Gill Ryan M, Lee Tzong-Hae, Utter Garth H, Reed William F, Wen Li, Chafets Dan, Busch Michael P
Department of Laboratory Medicine, University of California, San Francisco, USA.
Blood. 2008 Apr 1;111(7):3880-3. doi: 10.1182/blood-2007-08-107144. Epub 2008 Jan 16.
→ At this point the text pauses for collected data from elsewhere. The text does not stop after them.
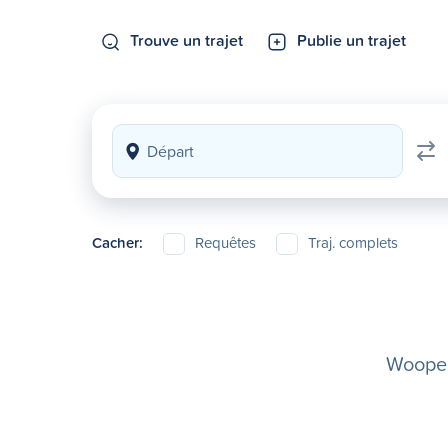
Trouve un trajet
Publie un trajet
Cacher:
Requêtes
Traj. complets
Woopela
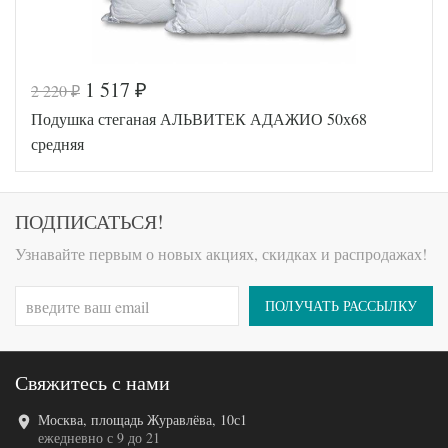
1 517
2 220
₽
₽
Код товара
575-433
Подушка стеганая АЛЬВИТЕК АДАЖИО 50х68
AL4607048010
Артикул
396
средняя
Плотность
Средняя
Размер
50х68
подушки
Искусственный
ПОДПИСАТЬСЯ!
Наполнитель
шелк
Хлопок-
Узнавайте первым о новых акциях, скидках и распродажах!
Ткань
Вискоза
АльВиТек
Производитель
(Россия)
ПОЛУЧАТЬ РАССЫЛКУ
Свяжитесь с нами
Москва, площадь Журавлёва, 10с1
Код товара
546-590
ежедневно с 9 до 21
Microchimerism (MC), defined as the persistence of allogeneic cells at low concentrations, is well documented in transfused trauma patients. We hypothesized that genetic polymorphisms linked to cytokine production could contribute to trauma-induced immune modulation and development of microchimerism after transfusion of trauma patients. We used high-throughput SYBR-green-based genotyping of single nucleotide polymorphisms (SNPs) to characterize 59 transfused trauma patients, with MC (n=30) and without MC (n=29), for 4 functionally significant SNPs: TNF (-308), IL 10 (-1082), IFNG (+874), and TGFB1 (+915). We then compared likelihood for development of MC and the magnitude of immune suppression among subjects with and without these selected immune response SNPs. We identified a significant association between TNF (-308A) SNP and both development of MC and diminished immune responsiveness. Hence predisposing genetic factors may explain, in part, why only a subset of trauma patients develops transfusion-associated microchimerism.
微嵌合体(MC)被定义为低浓度异体细胞的持续存在,这在输血创伤患者中已有充分记录。我们假设,与细胞因子产生相关的基因多态性可能有助于创伤诱导的免疫调节以及创伤患者输血后微嵌合体的形成。我们使用基于高通量SYBR绿的单核苷酸多态性(SNP)基因分型来对59例输血创伤患者进行特征分析,其中有微嵌合体(n = 30)和无微嵌合体(n = 29),检测4个功能上重要的SNP:TNF(-308)、IL 10(-1082)、IFNG(+874)和TGFB1(+915)。然后,我们比较了有和没有这些选定免疫反应SNP的受试者中微嵌合体形成的可能性以及免疫抑制的程度。我们发现TNF(-308A)SNP与微嵌合体的形成以及免疫反应性降低均存在显著关联。因此,易感遗传因素可能部分解释了为什么只有一部分创伤患者会发生输血相关微嵌合体。